**RECORDS FOR THIS EXERCISE:**

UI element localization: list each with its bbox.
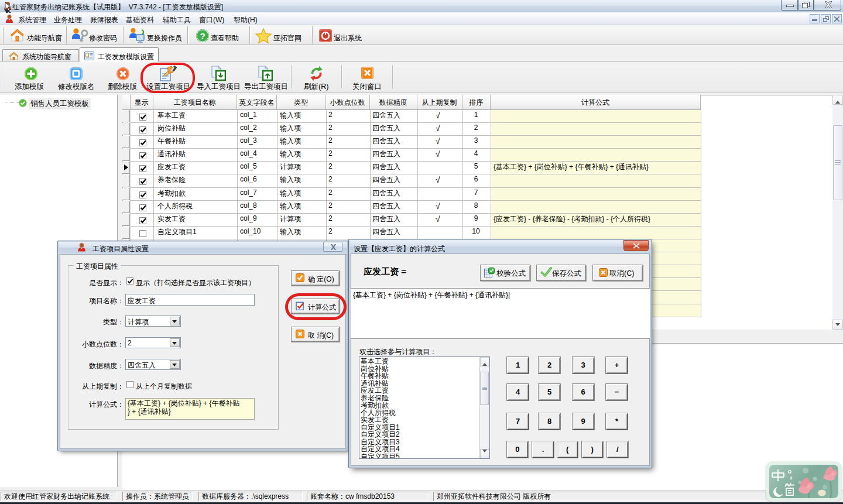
svg-text:?: ? [200, 31, 205, 41]
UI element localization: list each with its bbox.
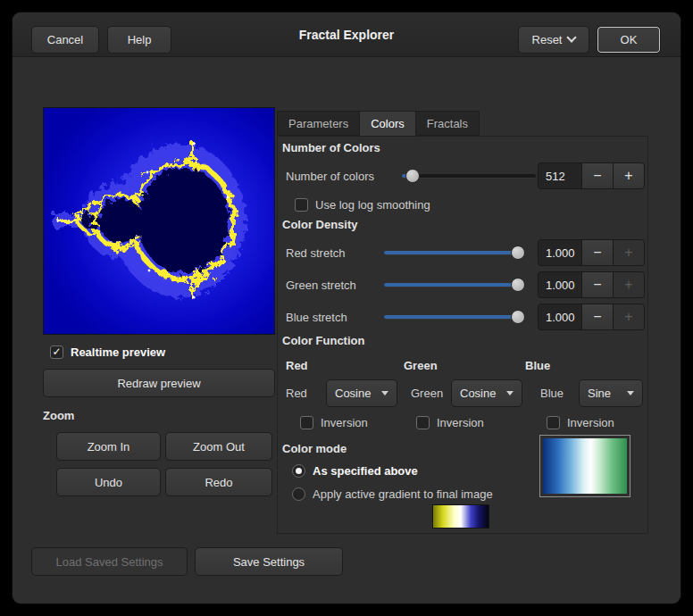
- blue-stretch-slider[interactable]: [384, 304, 525, 330]
- load-saved-settings-label: Load Saved Settings: [56, 555, 163, 569]
- blue-inversion-label: Inversion: [567, 416, 614, 429]
- cancel-button-label: Cancel: [47, 33, 83, 46]
- color-function-heading: Color Function: [282, 334, 364, 347]
- slider-handle[interactable]: [511, 310, 525, 324]
- number-of-colors-heading: Number of Colors: [282, 141, 380, 154]
- radio-icon: [292, 464, 305, 478]
- red-stretch-value[interactable]: 1.000: [538, 239, 582, 266]
- cancel-button[interactable]: Cancel: [31, 26, 99, 54]
- checkbox-icon: ✓: [295, 198, 308, 212]
- ok-button[interactable]: OK: [597, 26, 661, 54]
- blue-function-dropdown[interactable]: Sine: [579, 379, 643, 407]
- green-stretch-slider[interactable]: [384, 271, 525, 298]
- log-smoothing-label: Use log log smoothing: [315, 198, 430, 212]
- load-saved-settings-button: Load Saved Settings: [31, 547, 188, 576]
- as-specified-label: As specified above: [313, 464, 418, 478]
- gradient-preview-frame: [539, 435, 630, 497]
- plus-button[interactable]: +: [613, 162, 645, 189]
- ok-button-label: OK: [621, 33, 638, 46]
- mandelbrot-preview-image: [44, 108, 274, 334]
- zoom-out-button[interactable]: Zoom Out: [165, 432, 272, 461]
- green-stretch-spinner: 1.000 − +: [538, 271, 645, 298]
- blue-stretch-value[interactable]: 1.000: [538, 304, 582, 330]
- checkbox-icon: ✓: [50, 345, 63, 359]
- redo-button[interactable]: Redo: [165, 468, 272, 496]
- green-stretch-label: Green stretch: [286, 271, 356, 298]
- fractal-explorer-dialog: Fractal Explorer Cancel Help Reset OK: [13, 12, 680, 604]
- blue-function-value: Sine: [588, 387, 611, 400]
- realtime-preview-checkbox[interactable]: ✓ Realtime preview: [50, 344, 165, 360]
- number-of-colors-value[interactable]: 512: [538, 162, 582, 189]
- number-of-colors-spinner: 512 − +: [538, 162, 645, 189]
- undo-button[interactable]: Undo: [56, 468, 161, 496]
- tab-fractals-label: Fractals: [427, 117, 468, 130]
- redo-label: Redo: [205, 476, 232, 489]
- red-stretch-slider[interactable]: [384, 239, 525, 266]
- checkbox-icon: ✓: [416, 416, 430, 429]
- dropdown-arrow-icon: [627, 391, 634, 395]
- tab-fractals[interactable]: Fractals: [415, 111, 480, 136]
- as-specified-radio[interactable]: As specified above: [292, 462, 418, 479]
- green-inversion-checkbox[interactable]: ✓ Inversion: [416, 414, 484, 430]
- number-of-colors-label: Number of colors: [286, 162, 374, 189]
- tab-parameters-label: Parameters: [288, 117, 348, 130]
- blue-inversion-checkbox[interactable]: ✓ Inversion: [547, 414, 614, 430]
- number-of-colors-slider[interactable]: [402, 162, 536, 189]
- color-density-heading: Color Density: [282, 218, 358, 231]
- red-function-label: Red: [286, 379, 307, 406]
- blue-stretch-spinner: 1.000 − +: [538, 304, 645, 330]
- apply-gradient-label: Apply active gradient to final image: [313, 487, 493, 501]
- log-smoothing-checkbox[interactable]: ✓ Use log log smoothing: [295, 196, 430, 212]
- dropdown-arrow-icon: [506, 391, 513, 395]
- save-settings-button[interactable]: Save Settings: [195, 547, 343, 576]
- blue-stretch-label: Blue stretch: [286, 304, 347, 330]
- red-stretch-spinner: 1.000 − +: [538, 239, 645, 266]
- green-function-dropdown[interactable]: Cosine: [451, 379, 522, 407]
- minus-button[interactable]: −: [581, 239, 614, 266]
- tab-bar: Parameters Colors Fractals: [277, 111, 479, 136]
- minus-button[interactable]: −: [581, 271, 614, 298]
- help-button-label: Help: [128, 33, 152, 46]
- reset-button[interactable]: Reset: [518, 26, 589, 54]
- reset-button-label: Reset: [532, 33, 563, 46]
- radio-icon: [292, 487, 305, 501]
- slider-handle[interactable]: [405, 169, 420, 183]
- blue-function-label: Blue: [540, 379, 564, 406]
- apply-gradient-radio[interactable]: Apply active gradient to final image: [292, 486, 493, 502]
- active-gradient-swatch[interactable]: [432, 504, 489, 529]
- help-button[interactable]: Help: [107, 26, 171, 54]
- tab-parameters[interactable]: Parameters: [277, 111, 360, 136]
- zoom-section-heading: Zoom: [43, 409, 74, 422]
- realtime-preview-label: Realtime preview: [71, 345, 165, 359]
- red-inversion-label: Inversion: [321, 416, 368, 429]
- red-function-dropdown[interactable]: Cosine: [326, 379, 397, 407]
- titlebar[interactable]: Fractal Explorer Cancel Help Reset OK: [13, 12, 680, 57]
- tab-colors[interactable]: Colors: [359, 111, 416, 137]
- green-stretch-value[interactable]: 1.000: [538, 271, 582, 298]
- redraw-preview-label: Redraw preview: [117, 377, 200, 390]
- red-inversion-checkbox[interactable]: ✓ Inversion: [300, 414, 368, 430]
- minus-button[interactable]: −: [581, 162, 614, 189]
- slider-handle[interactable]: [511, 278, 525, 292]
- slider-fill: [384, 315, 518, 319]
- red-column-header: Red: [286, 359, 308, 372]
- zoom-in-label: Zoom In: [88, 440, 130, 454]
- tab-colors-label: Colors: [371, 117, 405, 130]
- minus-button[interactable]: −: [581, 304, 614, 330]
- green-column-header: Green: [404, 359, 438, 372]
- red-function-value: Cosine: [335, 387, 371, 400]
- redraw-preview-button[interactable]: Redraw preview: [43, 369, 275, 397]
- zoom-out-label: Zoom Out: [193, 440, 245, 454]
- zoom-in-button[interactable]: Zoom In: [56, 432, 161, 461]
- slider-fill: [384, 283, 518, 287]
- red-stretch-label: Red stretch: [286, 239, 345, 266]
- save-settings-label: Save Settings: [233, 555, 305, 569]
- dropdown-arrow-icon: [381, 391, 388, 395]
- slider-track[interactable]: [402, 174, 536, 178]
- color-mode-heading: Color mode: [282, 442, 346, 455]
- undo-label: Undo: [95, 476, 122, 489]
- fractal-preview[interactable]: [43, 107, 275, 335]
- checkbox-icon: ✓: [300, 416, 313, 429]
- slider-handle[interactable]: [511, 246, 525, 260]
- slider-fill: [384, 251, 518, 254]
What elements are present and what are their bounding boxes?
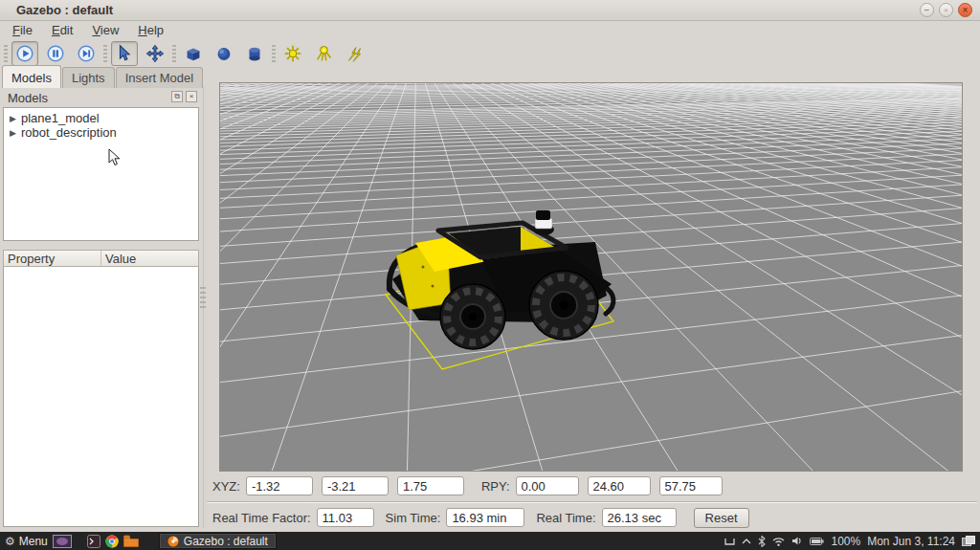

**EXERCISE DETAILS:**
For each line of the data that has the word "icon", report that line.

**RESULT OF THIS TASK:**
- radio-icon: [292, 464, 305, 478]
- checkbox-icon: ✓: [295, 198, 308, 212]
- checkbox-icon: ✓: [50, 345, 63, 359]
- checkbox-icon: ✓: [416, 416, 430, 429]
- dropdown-arrow-icon: [627, 391, 634, 395]
- dropdown-arrow-icon: [506, 391, 513, 395]
- radio-icon: [292, 487, 305, 501]
- dropdown-arrow-icon: [381, 391, 388, 395]
- checkbox-icon: ✓: [300, 416, 313, 429]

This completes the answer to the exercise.